Monday, August 11, 2014

I'm noticing a trend where I only write when I'm feeling somewhat anxious or down. I'm partly just down right now because it's the end of Monday, the last one I will get to spend with Jon for a while. I have a job interview tomorrow that I'm not feeling great about. Really, nothing is new. If anything, other than job/money stuff, I have no room to complain. Things are great.

But I've had something on my mind for a while, and I feel like I've made a realization recently that I hate having. So, I have a habit of taking things way too personally. I'm always worried about things in a social sense, partly due to some really bad social anxiety. This has been a problem for me more and more the older I get because I'm not constantly thrown into situations where I need to be social. That's one of the things I think is greatest about school, because you are forced to be around different people. As an adult you're not forced into that every single day. Sure, you go to work, you'll occasionally go to a party, but it's not really the same. I became very introverted in college, and I just have a hard time with meeting people and making friends.

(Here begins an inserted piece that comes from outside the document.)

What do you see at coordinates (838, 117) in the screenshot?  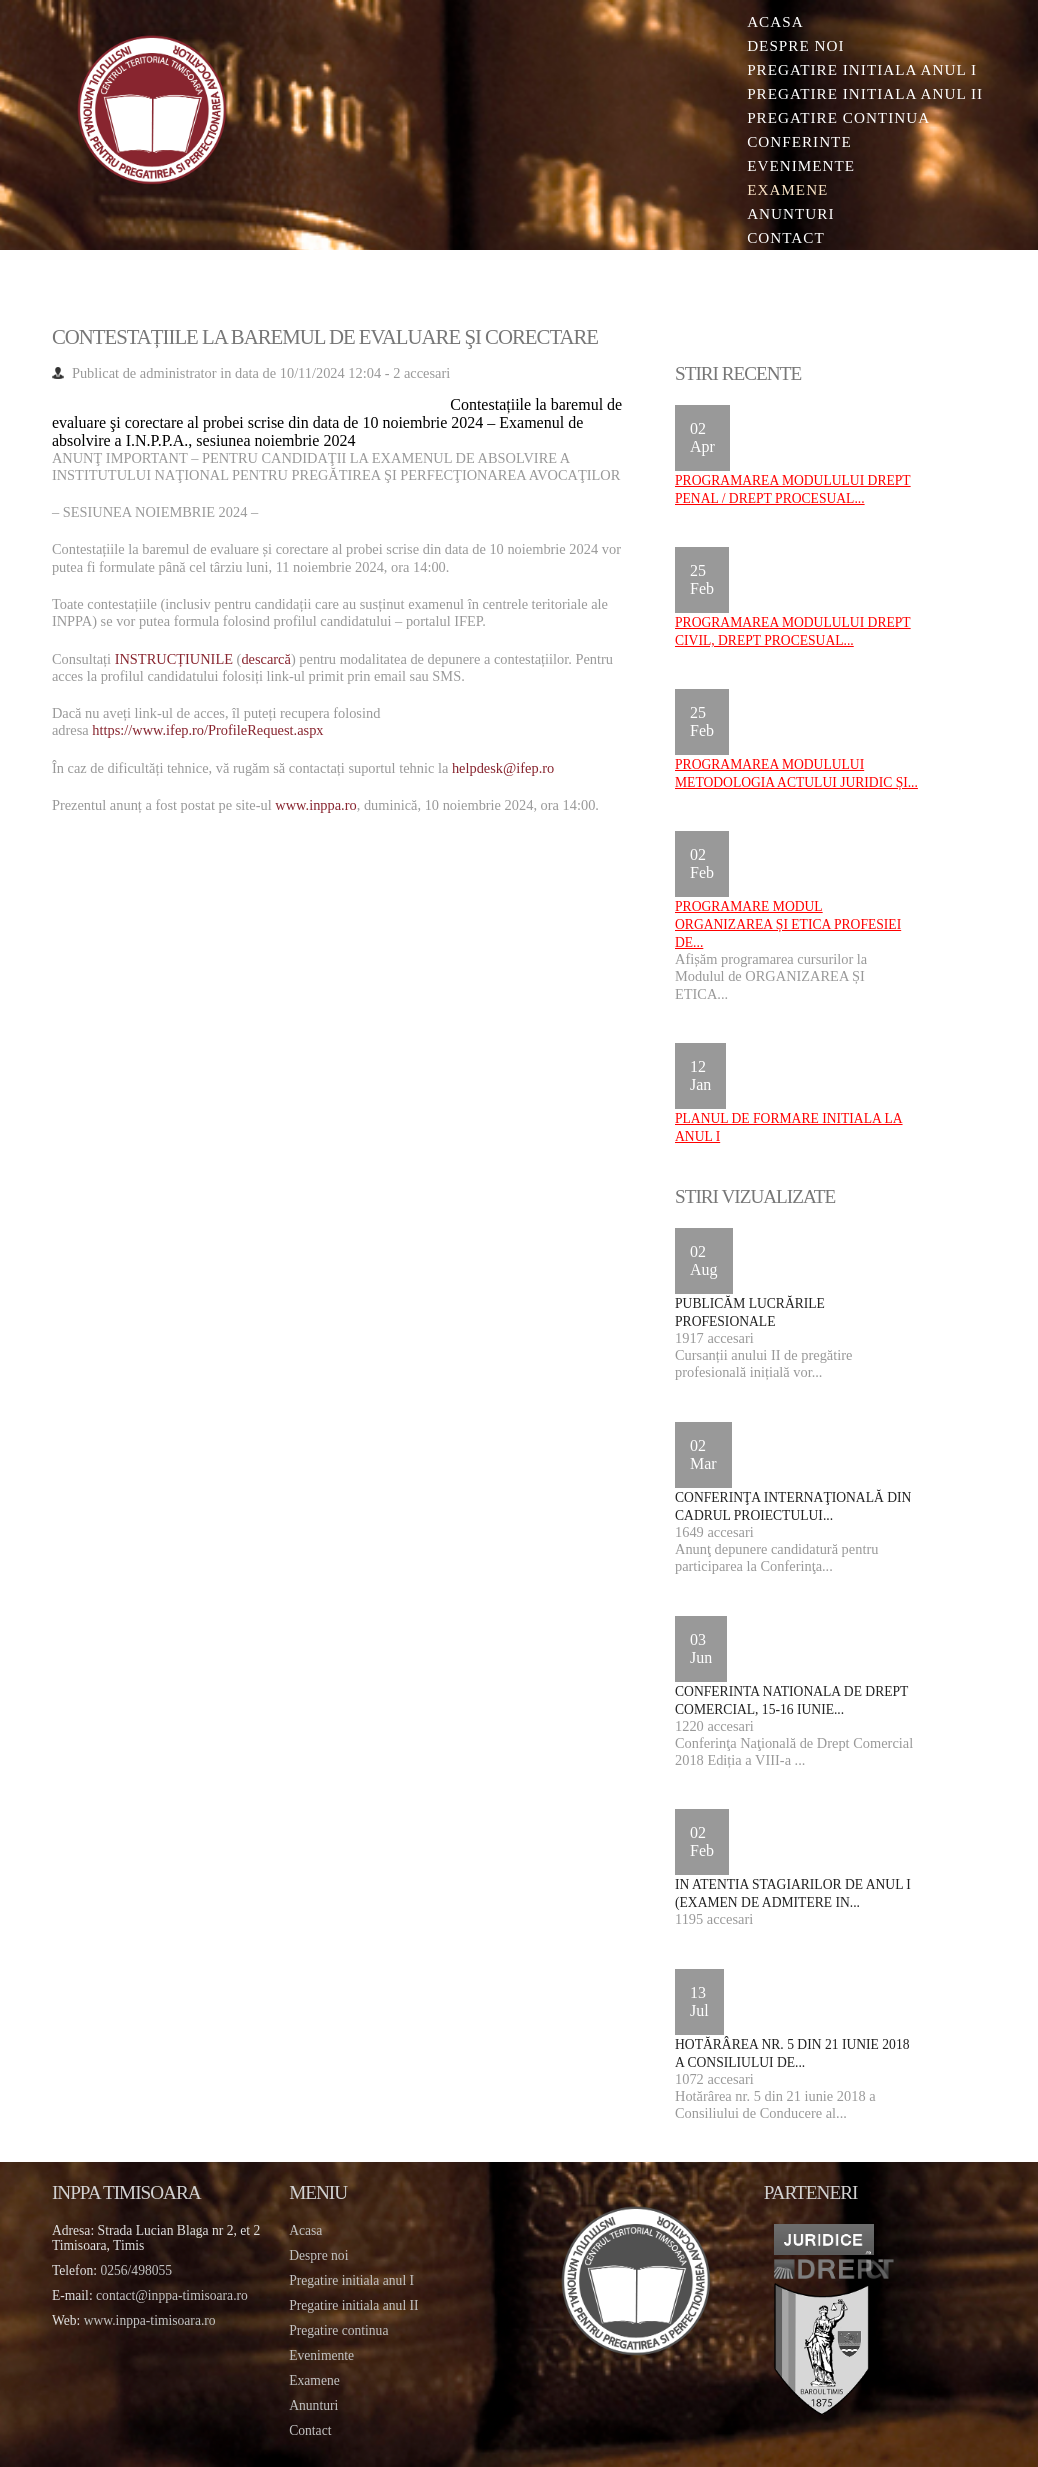 I see `Pregatire continua` at bounding box center [838, 117].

Now, the friends I have, I love. Summer and I have been joking for a few months now that January will mark our 10 year "friend-iversary". Sure, there were time where we didn't talk as much, but whenever we did see each other it was always like nothing was different. I still miss the 2ish years where she lived walking distance from my house and we went on weekly sushi/shopping dates. We still do those now, but it's more like once or twice a month versus weekly. And of course I can never thank her enough for introducing me to the man I hope to marry one day (more on that later). He has clearly become my best friend, as it really should be.

But in all honesty, he's the first friend I've made in a long time. I'm just super lucky that he likes me as more than just a friend or else I'd still be complaining about being single haha. But the point is, I'm not making many new friends, and I feel like I'm really losing touch with people who were so important in my life. I really don't like it. While I feel like I've tried with some people, I don't know if it's enough. Now I'm exaggerating a bit, I guess. But I feel like I've hardly talked to the people I hung out with just a year or so ago. I know that's part my fault. I have tried not to be too consumed with Jon, and I always encourage him to spend time with his friends and not just me, but it happens. We haven't spent a weekend apart pretty much since when we started dating (maybe a few at the very beginning, but since it's the only time we see each other, we make a HUGE effort to spend that time together, at least partly). But some people, I feel like I'm trying to no avail. Like it's become a one sided friendship.

The friends I see now make just as much of an effort to see me as I to see them. This is how Summer and I are still so close. Throughout the years, even when we hadn't talked in months, we'd make sure that we could still hang out and spend a few hours together every once in a while. Now, my high school friends have also been making efforts to hang out lately. They tried over the summer to get a group of us together. I was that friend who didn't make an effort. As I complain about losing people, I made no effort to keep in touch with these people. And that was because I don't know that I have anything in common with them anymore; I don't know that I want to make that effort. This is nothing against them, or me for that matter, but it just shows that we've kind of out grown each other. I'm not happy about it, but it happens. I guess I'm just starting to experience that with my drum corps friends. I feel like so many of them are still so involved and into the activity, and I'm really not. I will go to shows, I will support my corps, but I really don't feel as attached as I once was. It's a completely different thing than when I was a part of it. (I literally had a "back in my day" moment this week when I found out that the top 25 make Semis now. It used to be 16 when I marched). I don't know that it's anyone's fault. Most of my friends went back to teach drum corps. While I've been teaching guard at the high school level for the last 9 years, I never had the opportunity to teach drum corps, so once I aged out my only attachment were those friends teaching/marching.

And now, as I begin this 9th year of coaching, I'm really starting to think that my time with the color guard activity may be coming to close. I look at most rehearsals as a chore than a joy anymore. That's when you know it's probably time to leave. This was something that caused me to meet so many people. Through color guard (drum corps) I made so many friends. If I'm having a hard enough time keeping in touch with them while still somewhat involved in the activity, what would happen if I were to completely leave it? I'm already socially awkward. At shows I have a hard time saying hi to people, simply because of anxiety. Should I consider it a good or bad thing that I wouldn't see these people even at shows anymore if I were to quit?

This blog took a completely different direction from where I originally meant. Partly because I have been texting Jon while writing this, talking to him about what's bothering me (which I haven't really said). He's already put things into a new perspective for me. So instead of complaining further, I'll just say this. If I'm making an effort, I hope that they'll make an effort back. I can't do anything else. In all honesty, I'm completely happy having the few close friends I have and the love of my life as my best friend. I miss my other friends, but I can only try so much before it's obvious that it's not worth trying anymore.